Given a specified total t and a list of n integers, find all distinct sums using numbers from the list that add up to t. For example, if t = 4, n = 6, and the list is [4, 3, 2, 2, 1, 1], then there are four different sums that equal 4: 4, 3+1, 2+2, and 2+1+1. (A number can be used within a sum as many times as it appears in the list, and a single number counts as a sum.) Your job is to solve this problem in general.

Input

The input will contain one or more test cases, one per line.

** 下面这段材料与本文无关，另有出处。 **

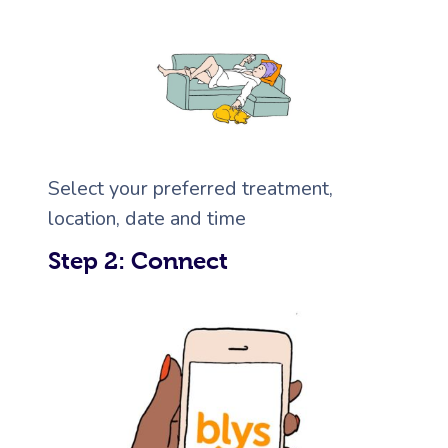
Corporate Massage
Select your preferred treatment,
location, date and time
Step 2: Connect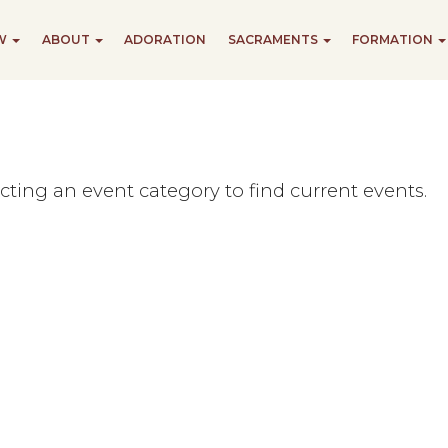
EW
ABOUT
ADORATION
SACRAMENTS
FORMATION
ecting an event category to find current events.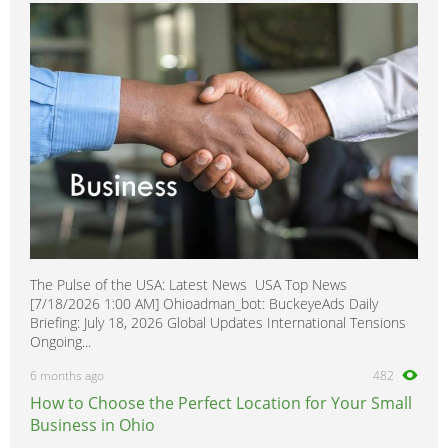
The Pulse of the USA: Latest News USA Top News
[7/18/2026 1:00 AM] Ohioadman_bot: BuckeyeAds Daily
Briefing: July 18, 2026 Global Updates International Tensions
Ongoing...
6 months ago
482
How to Choose the Perfect Location for Your Small
Business in Ohio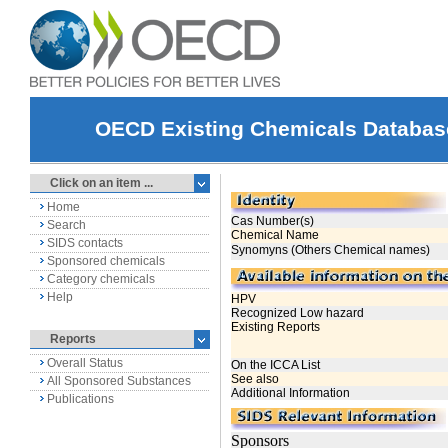
OECD Existing Chemicals Databas
Click on an item ...
Home
Search
SIDS contacts
Sponsored chemicals
Category chemicals
Help
Reports
Overall Status
All Sponsored Substances
Publications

Each test case contains t, the total, followed by n, the number of integers in the list, followed by n integers x 1 , . . . , x n . If n = 0 it signals the end of the input; otherwise, t will be a positive integer less than 1000, n will be an integer between 1 and 12 (inclusive), and x 1 , . . . , x n will be positive integers less than 100. All numbers will be separated by exactly one space. The numbers in each list appear in nonincreasing order, and there may be repetitions.

Output

For each test case, first output a line containing `Sums of', the total, and a colon. Then output each sum, one per line; if there are no sums, output the line `NONE'. The numbers within each sum must appear in nonincreasing order. A number may be repeated in the sum as many times as it was repeated in the original list. The sums themselves must be sorted in decreasing order based on the numbers appearing in the sum. In other words, the sums must be sorted by their first number; sums with the same first number must be sorted by their second number; sums with the same first two numbers must be sorted by their third number; and so on. Within each test case, all sums must be distinct; the same sum cannot appear twice.

Sample Input

4 6 4 3 2 2 1 1
5 3 2 1 1
400 12 50 50 50 50 50 50 25 25 25 25 25 25
0 0

Sample Output

Sums of 4:
4
3+1
2+2
2+1+1
Sums of 5:
NONE
Sums of 400:
50+50+50+50+50+50+25+25+25+25
50+50+50+50+50+25+25+25+25+25+25

题意比较好懂，解析见代码
代码:
/*
 hdu1258
dfs，小数据，dfs暴力搜一遍即可，之前一直做一些图的题目，这算是做的
第一道比较抽象的dfs题目，dfs最重要的思想是递归与回溯来实现状态的转移，是
一种暴力的搜索手段，适用于小数据的情况
*/
#include<iostream>
#include <cstdio>
#include <algorithm>
#include <cstring>
#include <cmath>
#include <queue>
#include <stack>
using namespace std;
const int maxn=15;
const double epi=1e-8;
const double pi=acos(-1.0);
int a[maxn],b[maxn];
bool v[maxn];//标记数组，避免在一次搜索中重复搜索
int tar,n;
bool flag;
void dfs(int sum,int pos,int ans)//三个参数,sum代表当前层计数总和，判断递归是否结束的标志，pos储存下一次从哪一个位置开始搜索
{
    int i;
    if(sum>tar) return;
    if(sum==tar)
    {
        flag=true;
        for(int i=1;i<=ans;i++)
      printf((i==ans)?"%d\n":"%d+",b[i]);//输出注意格式
    }
    int last=-1;
    for(i=pos+1;i<=n;i++)
    {
        if(!v[i]&&a[i]!=last)
        {
            b[ans+1]=a[i];
            last=a[i];
            v[i]=true;
            dfs(sum+a[i],i,ans+1);
            v[i]=false;
        }
    }
}
int main()
{
    while(scanf("%d%d",&tar,&n)&&(tar||n))
    {
        for(int i=1;i<=n;i++)
        scanf("%d",&a[i]);
        memset(v,false,sizeof(v));
        cout<<"Sums of "<<tar<<":"<<endl;
        flag=false;//判断是否找到答案
        dfs(0,0,0);
        if(!flag)
            cout<<"NONE"<<endl;
    }
}